WHAT THE EXERCISE ASKS — Output all entries exactly; images excluded.

Dataset entries
+ + + + +
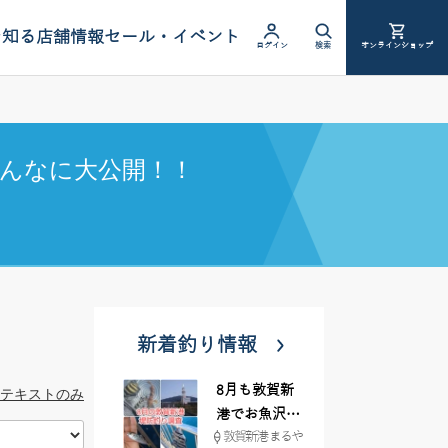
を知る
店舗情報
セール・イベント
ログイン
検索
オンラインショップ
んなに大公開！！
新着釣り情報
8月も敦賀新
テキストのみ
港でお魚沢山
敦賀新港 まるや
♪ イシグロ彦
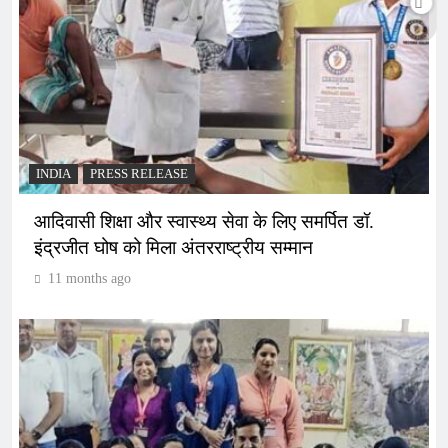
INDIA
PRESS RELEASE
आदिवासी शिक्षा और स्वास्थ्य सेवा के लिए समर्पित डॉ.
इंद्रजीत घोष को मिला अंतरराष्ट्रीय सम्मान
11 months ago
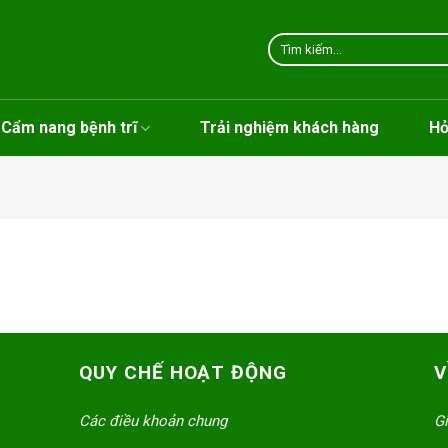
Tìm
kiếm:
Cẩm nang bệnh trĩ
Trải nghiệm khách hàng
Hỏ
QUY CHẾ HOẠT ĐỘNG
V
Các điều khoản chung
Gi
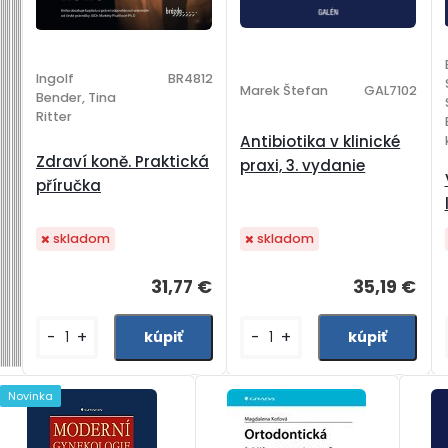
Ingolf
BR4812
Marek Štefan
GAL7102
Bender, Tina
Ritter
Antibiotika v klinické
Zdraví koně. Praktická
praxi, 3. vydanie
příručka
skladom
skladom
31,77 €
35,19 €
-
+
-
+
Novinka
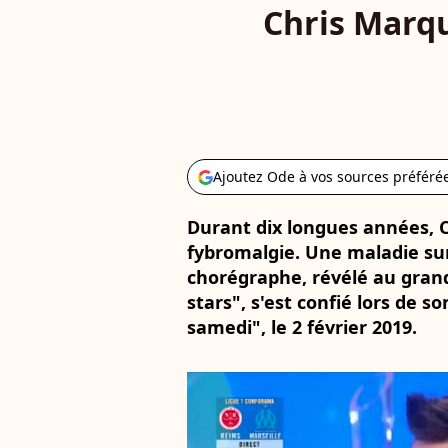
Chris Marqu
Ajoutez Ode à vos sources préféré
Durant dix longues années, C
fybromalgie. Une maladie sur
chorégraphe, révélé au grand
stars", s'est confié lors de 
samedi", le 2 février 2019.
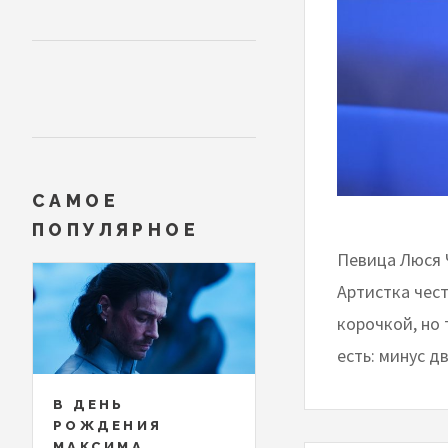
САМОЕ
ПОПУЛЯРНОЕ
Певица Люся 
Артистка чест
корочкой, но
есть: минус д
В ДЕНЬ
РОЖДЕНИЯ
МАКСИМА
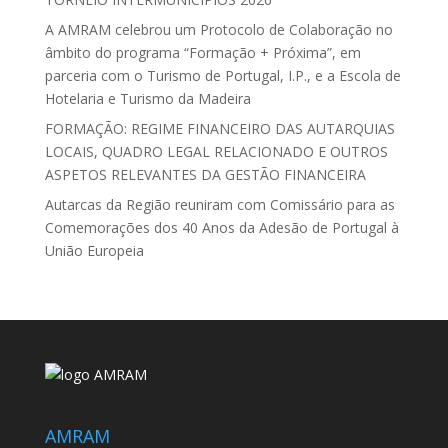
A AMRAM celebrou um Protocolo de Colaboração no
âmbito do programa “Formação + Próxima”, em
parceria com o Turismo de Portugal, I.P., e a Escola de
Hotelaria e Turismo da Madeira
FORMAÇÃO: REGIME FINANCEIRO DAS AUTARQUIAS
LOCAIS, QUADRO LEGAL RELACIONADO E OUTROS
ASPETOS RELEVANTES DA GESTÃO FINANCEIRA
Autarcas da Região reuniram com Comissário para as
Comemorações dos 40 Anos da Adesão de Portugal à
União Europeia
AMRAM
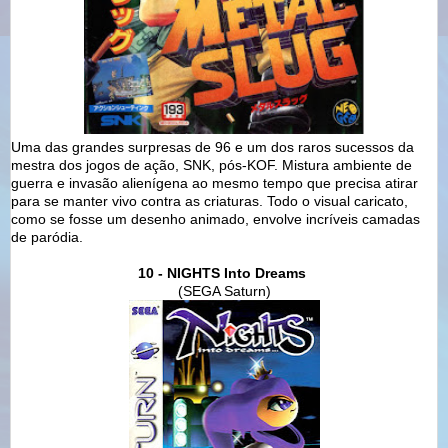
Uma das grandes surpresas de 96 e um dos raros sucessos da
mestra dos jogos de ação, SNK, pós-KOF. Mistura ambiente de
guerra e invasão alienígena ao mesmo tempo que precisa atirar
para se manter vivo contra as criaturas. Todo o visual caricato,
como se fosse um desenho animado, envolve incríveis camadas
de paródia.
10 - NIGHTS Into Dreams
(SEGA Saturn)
+ + + + +
YOUR SOLUTION —
を知る
店舗情報
セール・イベント
ログイン
検索
オンラインショップ
んなに大公開！！
新着釣り情報
8月も敦賀新
テキストのみ
港でお魚沢山
敦賀新港 まるや
♪ イシグロ彦
INDIA
PRESS RELEASE
आदिवासी शिक्षा और स्वास्थ्य सेवा के लिए समर्पित डॉ.
इंद्रजीत घोष को मिला अंतरराष्ट्रीय सम्मान
11 months ago
Tìm
kiếm:
Cẩm nang bệnh trĩ
Trải nghiệm khách hàng
Hỏ
QUY CHẾ HOẠT ĐỘNG
V
Các điều khoản chung
Gi
Ingolf
BR4812
Marek Štefan
GAL7102
Bender, Tina
Ritter
Antibiotika v klinické
Zdraví koně. Praktická
praxi, 3. vydanie
příručka
skladom
skladom
31,77 €
35,19 €
-
+
-
+
Novinka
Chris Marqu
Ajoutez Ode à vos sources préféré
Durant dix longues années, C
fybromalgie. Une maladie sur
chorégraphe, révélé au grand
stars", s'est confié lors de 
samedi", le 2 février 2019.
САМОЕ
ПОПУЛЯРНОЕ
Певица Люся 
Артистка чест
корочкой, но
есть: минус д
В ДЕНЬ
РОЖДЕНИЯ
МАКСИМА
A AMRAM celebrou um Protocolo de Colaboração no
âmbito do programa “Formação + Próxima”, em
parceria com o Turismo de Portugal, I.P., e a Escola de
Hotelaria e Turismo da Madeira
FORMAÇÃO: REGIME FINANCEIRO DAS AUTARQUIAS
LOCAIS, QUADRO LEGAL RELACIONADO E OUTROS
ASPETOS RELEVANTES DA GESTÃO FINANCEIRA
Autarcas da Região reuniram com Comissário para as
Comemorações dos 40 Anos da Adesão de Portugal à
União Europeia
AMRAM
Uma das grandes surpresas de 96 e um dos raros sucessos da
mestra dos jogos de ação, SNK, pós-KOF. Mistura ambiente de
guerra e invasão alienígena ao mesmo tempo que precisa atirar
para se manter vivo contra as criaturas. Todo o visual caricato,
como se fosse um desenho animado, envolve incríveis camadas
de paródia.
10 - NIGHTS Into Dreams
(SEGA Saturn)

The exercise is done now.